Hmm.
int n = alignment - 1;
address = (address + n) & (~n);
vs
address = address & ~(alignment-1);
I count 4 vs 3 instructions. Might make sense to add that.
Hmm.
int n = alignment - 1;
address = (address + n) & (~n);
vs
address = address & ~(alignment-1);
I count 4 vs 3 instructions. Might make sense to add that.
A new build is up (3.0.0 #48).
a) There’s a new Configuration.THREAD_LOCAL_SPACE option (or -Dorg.lwjgl.system.tls), you can use it to set the thread-local implementation. Supported values:
I don’t expect significant, if any, gains from this, but if you try all 3 in a real-world application and have performance figures to share, please post here.
b) The stack implementation has been rewritten. It now has documentation, uses correct terminology and grows “downwards” like a native stack. Also made it static in size, the previous implementation was broken. Use the Configuration.STACK_SIZE option (or -Dorg.lwjgl.system.stackSize) to set the default size.
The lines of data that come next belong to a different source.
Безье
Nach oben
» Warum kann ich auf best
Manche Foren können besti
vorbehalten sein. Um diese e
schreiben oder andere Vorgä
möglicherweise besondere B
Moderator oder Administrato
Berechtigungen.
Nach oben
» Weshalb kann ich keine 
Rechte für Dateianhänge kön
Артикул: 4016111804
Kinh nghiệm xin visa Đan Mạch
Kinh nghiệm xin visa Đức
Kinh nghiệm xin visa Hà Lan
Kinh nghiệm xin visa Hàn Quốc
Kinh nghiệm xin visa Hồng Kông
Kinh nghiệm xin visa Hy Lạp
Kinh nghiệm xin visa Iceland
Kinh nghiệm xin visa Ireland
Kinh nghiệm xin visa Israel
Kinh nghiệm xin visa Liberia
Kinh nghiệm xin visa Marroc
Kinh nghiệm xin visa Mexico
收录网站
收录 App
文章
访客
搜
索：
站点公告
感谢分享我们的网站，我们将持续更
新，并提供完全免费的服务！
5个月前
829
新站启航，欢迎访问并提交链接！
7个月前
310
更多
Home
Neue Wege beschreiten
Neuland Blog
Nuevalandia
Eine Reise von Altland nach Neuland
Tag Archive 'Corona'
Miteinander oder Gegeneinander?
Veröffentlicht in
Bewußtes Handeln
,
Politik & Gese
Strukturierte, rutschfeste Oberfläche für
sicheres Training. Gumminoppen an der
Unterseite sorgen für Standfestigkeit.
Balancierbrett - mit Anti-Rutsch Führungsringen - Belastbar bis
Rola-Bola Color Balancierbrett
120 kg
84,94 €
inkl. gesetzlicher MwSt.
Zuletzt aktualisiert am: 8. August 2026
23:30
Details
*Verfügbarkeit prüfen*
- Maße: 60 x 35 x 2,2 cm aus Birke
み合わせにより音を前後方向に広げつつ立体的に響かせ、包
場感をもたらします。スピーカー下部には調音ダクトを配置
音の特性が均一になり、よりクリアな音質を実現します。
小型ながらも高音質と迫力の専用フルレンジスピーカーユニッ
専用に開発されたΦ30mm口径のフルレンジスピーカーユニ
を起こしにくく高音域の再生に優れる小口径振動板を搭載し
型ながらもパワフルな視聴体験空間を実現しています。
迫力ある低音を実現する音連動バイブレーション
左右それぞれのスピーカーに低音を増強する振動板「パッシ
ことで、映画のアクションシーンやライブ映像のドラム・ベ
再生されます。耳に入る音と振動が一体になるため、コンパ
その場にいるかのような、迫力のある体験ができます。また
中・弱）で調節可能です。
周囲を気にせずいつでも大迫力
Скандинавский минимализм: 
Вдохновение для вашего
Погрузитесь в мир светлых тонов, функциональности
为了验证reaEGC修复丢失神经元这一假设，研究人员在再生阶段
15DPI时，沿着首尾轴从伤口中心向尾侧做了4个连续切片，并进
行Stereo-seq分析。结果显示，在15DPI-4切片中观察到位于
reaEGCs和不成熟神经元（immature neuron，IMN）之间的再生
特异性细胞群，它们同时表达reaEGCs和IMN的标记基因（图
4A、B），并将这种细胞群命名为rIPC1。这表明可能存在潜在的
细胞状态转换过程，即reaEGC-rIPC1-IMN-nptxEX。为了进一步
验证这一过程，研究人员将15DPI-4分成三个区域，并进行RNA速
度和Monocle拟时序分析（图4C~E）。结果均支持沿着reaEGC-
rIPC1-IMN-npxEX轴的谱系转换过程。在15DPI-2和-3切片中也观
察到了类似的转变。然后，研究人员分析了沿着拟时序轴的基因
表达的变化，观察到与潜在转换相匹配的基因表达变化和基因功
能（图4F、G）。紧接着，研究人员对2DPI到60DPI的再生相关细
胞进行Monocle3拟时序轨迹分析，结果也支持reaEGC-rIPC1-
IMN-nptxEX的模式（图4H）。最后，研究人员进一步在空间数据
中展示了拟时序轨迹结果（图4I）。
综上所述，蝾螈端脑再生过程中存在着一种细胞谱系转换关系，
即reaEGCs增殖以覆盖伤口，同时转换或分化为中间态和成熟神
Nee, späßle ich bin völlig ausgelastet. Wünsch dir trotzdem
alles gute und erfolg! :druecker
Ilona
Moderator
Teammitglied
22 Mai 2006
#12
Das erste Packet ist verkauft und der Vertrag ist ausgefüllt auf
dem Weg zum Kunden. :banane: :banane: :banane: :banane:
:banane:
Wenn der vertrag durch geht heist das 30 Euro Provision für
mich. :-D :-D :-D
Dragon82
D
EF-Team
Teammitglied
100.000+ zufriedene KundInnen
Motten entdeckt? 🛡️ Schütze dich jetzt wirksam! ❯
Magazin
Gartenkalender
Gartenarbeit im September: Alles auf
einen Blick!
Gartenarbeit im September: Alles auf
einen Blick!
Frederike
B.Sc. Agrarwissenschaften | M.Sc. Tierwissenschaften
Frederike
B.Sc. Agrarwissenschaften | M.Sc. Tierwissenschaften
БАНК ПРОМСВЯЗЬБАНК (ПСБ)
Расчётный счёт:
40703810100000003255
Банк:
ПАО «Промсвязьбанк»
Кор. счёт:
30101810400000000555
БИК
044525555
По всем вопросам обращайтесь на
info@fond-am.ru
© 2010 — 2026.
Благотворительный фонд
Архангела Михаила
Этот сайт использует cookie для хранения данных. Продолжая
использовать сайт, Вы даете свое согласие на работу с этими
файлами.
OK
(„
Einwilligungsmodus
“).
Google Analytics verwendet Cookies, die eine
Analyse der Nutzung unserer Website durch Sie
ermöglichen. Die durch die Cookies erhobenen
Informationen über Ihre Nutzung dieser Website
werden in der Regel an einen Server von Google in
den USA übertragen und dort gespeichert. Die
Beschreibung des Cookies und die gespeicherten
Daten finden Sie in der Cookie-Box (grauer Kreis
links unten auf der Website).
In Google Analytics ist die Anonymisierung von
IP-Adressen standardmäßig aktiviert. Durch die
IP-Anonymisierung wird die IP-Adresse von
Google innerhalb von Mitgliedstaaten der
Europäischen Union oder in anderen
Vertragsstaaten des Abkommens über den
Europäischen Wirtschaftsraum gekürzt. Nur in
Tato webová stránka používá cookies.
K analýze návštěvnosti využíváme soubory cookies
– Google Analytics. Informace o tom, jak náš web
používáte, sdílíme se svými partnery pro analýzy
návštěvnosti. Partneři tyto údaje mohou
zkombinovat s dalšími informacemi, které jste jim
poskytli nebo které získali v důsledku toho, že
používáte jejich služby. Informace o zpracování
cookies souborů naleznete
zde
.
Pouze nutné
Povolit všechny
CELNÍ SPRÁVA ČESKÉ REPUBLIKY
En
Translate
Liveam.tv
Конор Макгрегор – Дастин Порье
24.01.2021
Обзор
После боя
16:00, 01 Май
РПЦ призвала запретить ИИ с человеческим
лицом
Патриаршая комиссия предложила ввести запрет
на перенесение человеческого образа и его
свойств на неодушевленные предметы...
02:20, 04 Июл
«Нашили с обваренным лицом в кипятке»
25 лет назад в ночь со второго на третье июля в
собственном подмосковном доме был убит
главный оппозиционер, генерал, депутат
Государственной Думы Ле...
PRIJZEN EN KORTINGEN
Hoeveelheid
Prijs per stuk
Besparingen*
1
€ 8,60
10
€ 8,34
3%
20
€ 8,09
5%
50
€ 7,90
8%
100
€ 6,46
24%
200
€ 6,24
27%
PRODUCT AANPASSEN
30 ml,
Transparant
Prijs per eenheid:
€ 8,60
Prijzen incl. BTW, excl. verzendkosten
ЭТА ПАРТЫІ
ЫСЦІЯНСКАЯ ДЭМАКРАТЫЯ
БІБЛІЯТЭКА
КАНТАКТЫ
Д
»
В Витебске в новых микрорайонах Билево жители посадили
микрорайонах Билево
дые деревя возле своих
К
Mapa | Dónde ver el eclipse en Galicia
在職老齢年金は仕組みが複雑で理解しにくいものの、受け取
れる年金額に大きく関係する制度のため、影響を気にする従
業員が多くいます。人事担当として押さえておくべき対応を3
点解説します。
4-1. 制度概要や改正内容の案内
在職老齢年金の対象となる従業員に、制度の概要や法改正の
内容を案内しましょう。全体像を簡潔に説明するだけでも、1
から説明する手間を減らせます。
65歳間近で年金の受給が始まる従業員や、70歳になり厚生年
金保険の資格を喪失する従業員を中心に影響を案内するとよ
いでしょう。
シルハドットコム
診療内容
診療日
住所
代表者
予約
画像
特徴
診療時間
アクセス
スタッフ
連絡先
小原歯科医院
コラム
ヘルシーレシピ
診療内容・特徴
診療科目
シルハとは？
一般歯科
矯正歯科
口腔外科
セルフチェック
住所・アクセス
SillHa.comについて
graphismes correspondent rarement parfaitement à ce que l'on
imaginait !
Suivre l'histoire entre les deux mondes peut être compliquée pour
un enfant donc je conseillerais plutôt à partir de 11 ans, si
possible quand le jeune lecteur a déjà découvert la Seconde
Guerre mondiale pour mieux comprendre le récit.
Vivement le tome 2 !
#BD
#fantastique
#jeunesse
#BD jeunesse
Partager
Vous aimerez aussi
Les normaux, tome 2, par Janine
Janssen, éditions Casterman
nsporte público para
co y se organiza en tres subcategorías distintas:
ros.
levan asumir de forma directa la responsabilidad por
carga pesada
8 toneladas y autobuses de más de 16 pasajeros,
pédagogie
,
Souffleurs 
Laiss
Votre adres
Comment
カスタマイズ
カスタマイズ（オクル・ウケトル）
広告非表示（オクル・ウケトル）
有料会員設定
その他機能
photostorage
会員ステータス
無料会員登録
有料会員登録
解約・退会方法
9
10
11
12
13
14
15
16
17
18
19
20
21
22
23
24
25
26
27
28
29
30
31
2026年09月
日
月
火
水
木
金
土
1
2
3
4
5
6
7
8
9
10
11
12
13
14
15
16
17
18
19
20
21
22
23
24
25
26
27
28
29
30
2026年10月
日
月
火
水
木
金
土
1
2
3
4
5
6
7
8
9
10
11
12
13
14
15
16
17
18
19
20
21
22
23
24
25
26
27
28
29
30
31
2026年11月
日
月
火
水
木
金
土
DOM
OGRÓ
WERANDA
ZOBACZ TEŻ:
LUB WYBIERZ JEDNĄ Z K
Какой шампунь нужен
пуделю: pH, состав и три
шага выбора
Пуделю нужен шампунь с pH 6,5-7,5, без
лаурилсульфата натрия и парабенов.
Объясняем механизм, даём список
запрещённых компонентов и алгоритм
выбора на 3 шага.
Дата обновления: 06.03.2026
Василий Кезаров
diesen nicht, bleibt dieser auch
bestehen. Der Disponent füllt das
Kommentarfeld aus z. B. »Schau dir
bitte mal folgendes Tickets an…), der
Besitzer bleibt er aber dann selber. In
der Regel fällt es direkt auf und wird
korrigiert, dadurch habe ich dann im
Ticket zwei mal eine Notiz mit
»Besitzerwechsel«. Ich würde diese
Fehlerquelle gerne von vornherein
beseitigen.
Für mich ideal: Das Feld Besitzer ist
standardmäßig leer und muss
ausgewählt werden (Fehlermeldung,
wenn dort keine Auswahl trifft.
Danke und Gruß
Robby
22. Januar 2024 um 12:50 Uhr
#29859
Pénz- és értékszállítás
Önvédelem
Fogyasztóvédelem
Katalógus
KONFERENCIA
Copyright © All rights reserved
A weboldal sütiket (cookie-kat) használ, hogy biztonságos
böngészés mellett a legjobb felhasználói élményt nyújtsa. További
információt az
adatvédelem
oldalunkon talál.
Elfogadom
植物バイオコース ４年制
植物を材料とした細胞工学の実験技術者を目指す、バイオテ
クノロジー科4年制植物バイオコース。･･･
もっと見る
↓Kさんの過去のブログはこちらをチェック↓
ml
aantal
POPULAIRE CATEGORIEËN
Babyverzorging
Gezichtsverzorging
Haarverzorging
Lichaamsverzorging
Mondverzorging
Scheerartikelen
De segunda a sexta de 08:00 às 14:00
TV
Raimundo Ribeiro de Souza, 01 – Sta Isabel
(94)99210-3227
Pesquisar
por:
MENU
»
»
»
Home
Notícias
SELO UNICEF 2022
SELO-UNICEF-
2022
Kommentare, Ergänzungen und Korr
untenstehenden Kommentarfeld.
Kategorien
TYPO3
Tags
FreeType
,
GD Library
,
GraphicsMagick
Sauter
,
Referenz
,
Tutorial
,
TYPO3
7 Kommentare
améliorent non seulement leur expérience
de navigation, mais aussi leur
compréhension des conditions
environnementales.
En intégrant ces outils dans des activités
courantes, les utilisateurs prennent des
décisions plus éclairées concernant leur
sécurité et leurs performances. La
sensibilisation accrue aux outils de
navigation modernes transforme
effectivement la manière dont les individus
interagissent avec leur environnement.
The value is in kilobytes, defaults to 32.
c) I wasted too much time on performance testing again, this time the problem was that struct allocations in tight loops were inexplicably less optimal than buffer allocations.
In both cases I verified that escape analysis eliminated object allocations, but timing and JITWatch showed worse code generation. The problem manifested even when not touching the allocated struct object at all. The problem went away if I used Unsafe.allocateInstance to create the struct object, which is what LWJGL does internally for buffers that are not allocated via ByteBuffer.allocateDirect. After a while I figured out that the problem was final fields in the struct class.
Having any final field in a class (or its super-classes) causes the JVM to emit a memory barrier after the constructor has run. To understand why and the implications of this, see All Fields are Final. Normally this is fine, it’s the desirable behavior in multi-threaded environments and has virtually no impact on ordered architectures (the barrier is a no-op on x86). But:
For example, in code like:
class Data {
int x;
int y;
final int foo;
}
int test() {
Data d = new Data(...);
return d.x + d.y;
}
You always pay the cost for that final “foo” field, even if you don’t use it at all.
Note that, in my tests, the barrier was not an actual CPU instruction (as I said, no-op on x86) but a compiler barrier. That is, all the loop unrolling and loop invariant code motions that I usually see in code that used buffers, was not happening in similar code that used structs. Removing all final modifiers made all the optimizations kick in.
Luckily, there has been a lot of work on JMM-related issues in Java 9 (see Shipilev’s blog post for some examples). I was able to track down a post that mentions this issue, a first attempt to fix it and, finally, the actual fix that made it into Java 9. So, good news is that the unmodified struct code runs with top performance on recent Java 9 builds. But LWJGL has to run on Java 6+, so I’ll have to compromise and trade good Java code for performance. If the fix is back-ported to Java 8, I’ll restore the current code. Initial testing shows the workaround is a win on all Java versions before 9.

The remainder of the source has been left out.